Updated

Mauritania's prime minister was released Monday as junta leaders bowed to international pressure after a coup that prompted the U.S. to cut off more than $20 million in aid.

But the junta was still holding the country's president and said it had no immediate plans to release him, indicating that although the military is willing to make some conciliatory gestures, power remains firmly in their hands.

Monday's announcement said the army-led "state council" had freed Prime Minister Yahya Ould Ahmed Waqef and three other key allies of President Sidi Ould Cheikh Abdallahi.

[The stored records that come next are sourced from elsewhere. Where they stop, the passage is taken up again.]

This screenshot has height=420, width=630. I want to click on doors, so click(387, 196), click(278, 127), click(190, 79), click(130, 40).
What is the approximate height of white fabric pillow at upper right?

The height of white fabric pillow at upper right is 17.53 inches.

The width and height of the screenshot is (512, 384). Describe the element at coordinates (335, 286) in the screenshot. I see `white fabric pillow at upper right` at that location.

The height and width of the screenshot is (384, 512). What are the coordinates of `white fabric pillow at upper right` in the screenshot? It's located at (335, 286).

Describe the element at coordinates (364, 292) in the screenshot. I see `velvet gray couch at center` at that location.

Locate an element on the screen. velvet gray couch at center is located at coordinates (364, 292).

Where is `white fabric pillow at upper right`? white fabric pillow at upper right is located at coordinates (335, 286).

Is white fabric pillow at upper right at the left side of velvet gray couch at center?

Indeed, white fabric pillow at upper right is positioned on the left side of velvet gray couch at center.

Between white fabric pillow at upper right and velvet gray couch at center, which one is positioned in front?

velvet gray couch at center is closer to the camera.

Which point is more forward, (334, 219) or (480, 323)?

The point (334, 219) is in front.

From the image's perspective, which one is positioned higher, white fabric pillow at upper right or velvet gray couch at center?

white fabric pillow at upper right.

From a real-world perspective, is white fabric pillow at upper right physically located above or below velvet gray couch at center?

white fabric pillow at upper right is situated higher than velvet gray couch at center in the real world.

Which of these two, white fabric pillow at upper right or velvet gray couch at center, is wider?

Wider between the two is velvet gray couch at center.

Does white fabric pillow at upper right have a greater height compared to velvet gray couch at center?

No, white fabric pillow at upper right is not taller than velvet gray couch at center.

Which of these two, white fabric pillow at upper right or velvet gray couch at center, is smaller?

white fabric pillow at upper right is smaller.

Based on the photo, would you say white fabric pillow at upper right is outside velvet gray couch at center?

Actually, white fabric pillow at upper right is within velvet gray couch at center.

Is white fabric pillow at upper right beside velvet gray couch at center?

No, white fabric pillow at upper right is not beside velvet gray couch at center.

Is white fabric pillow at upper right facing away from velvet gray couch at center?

The release follows behind-the-scenes lobbying by the ambassadors of the United States, France, Germany and Spain who met with the coup leader late Sunday night to demand their release, according to a diplomat who asked not to be named because he is not authorized to speak to the press.

France has frozen aid to Mauritania and the European Union also has threatened to cut off aid. The African Union suspended Mauritania from the 53-nation body because of the military takeover.

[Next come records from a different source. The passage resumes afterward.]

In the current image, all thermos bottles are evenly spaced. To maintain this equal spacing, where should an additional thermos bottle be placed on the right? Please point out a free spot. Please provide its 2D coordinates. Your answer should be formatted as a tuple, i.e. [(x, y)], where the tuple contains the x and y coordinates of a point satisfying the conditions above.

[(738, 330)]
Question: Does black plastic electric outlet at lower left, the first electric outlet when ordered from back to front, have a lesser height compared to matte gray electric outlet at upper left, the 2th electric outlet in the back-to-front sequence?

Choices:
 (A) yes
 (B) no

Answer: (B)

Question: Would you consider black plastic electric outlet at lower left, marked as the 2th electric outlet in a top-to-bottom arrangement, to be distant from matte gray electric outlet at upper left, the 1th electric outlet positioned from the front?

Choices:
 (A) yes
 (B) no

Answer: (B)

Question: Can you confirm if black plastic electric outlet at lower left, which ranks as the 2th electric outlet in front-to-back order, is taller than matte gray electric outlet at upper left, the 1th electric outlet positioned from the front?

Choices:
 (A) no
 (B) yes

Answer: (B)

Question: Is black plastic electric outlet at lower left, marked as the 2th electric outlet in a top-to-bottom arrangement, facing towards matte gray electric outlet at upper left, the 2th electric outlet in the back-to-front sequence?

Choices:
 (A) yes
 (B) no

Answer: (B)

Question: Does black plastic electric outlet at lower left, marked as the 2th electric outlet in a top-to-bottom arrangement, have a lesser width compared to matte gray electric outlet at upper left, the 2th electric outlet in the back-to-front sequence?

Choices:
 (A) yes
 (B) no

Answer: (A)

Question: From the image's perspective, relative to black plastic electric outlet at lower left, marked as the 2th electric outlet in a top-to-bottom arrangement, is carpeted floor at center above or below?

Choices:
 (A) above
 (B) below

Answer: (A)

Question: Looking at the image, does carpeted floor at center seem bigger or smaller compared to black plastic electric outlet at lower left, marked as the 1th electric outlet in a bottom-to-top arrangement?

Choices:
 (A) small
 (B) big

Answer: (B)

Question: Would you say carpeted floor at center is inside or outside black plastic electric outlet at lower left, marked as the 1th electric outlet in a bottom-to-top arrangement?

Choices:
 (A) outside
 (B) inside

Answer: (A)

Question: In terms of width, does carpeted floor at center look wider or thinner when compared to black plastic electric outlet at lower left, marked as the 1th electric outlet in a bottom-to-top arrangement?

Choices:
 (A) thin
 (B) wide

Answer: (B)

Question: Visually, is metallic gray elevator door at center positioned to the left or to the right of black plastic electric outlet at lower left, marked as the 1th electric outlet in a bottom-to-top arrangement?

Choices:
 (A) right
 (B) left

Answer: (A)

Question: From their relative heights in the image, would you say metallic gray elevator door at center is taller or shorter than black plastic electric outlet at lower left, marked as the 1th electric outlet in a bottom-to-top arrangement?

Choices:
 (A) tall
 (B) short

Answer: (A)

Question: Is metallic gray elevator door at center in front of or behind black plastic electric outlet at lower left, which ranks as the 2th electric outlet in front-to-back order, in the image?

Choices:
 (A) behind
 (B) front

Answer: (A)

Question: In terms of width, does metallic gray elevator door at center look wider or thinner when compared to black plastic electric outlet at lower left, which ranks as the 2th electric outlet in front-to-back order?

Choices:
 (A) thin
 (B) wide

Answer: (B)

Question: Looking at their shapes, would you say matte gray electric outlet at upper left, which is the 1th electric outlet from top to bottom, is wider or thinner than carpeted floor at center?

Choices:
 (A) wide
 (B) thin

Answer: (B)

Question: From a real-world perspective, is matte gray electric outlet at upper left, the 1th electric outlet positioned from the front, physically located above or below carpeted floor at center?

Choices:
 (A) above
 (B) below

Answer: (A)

Gen. Mohamed Ould Abdel Aziz launched the coup one hour after the president, fired the country's top four generals — including Aziz — last Wednesday morning. The firing came after an increasingly bitter standoff between the president and the army.

Mauritania, a country of just 3 million people, is located on the southern edge of the Sahara desert that bridges the Arab world with sub-Saharan Africa.

The country held historic elections just last year, its first free and fair ballot in more than 20 years. Mauritania won international praise for that vote, which saw Abdallahi emerge as victor after a two-year transition to civilian rule begun with the army's 2005 ouster of a dictator.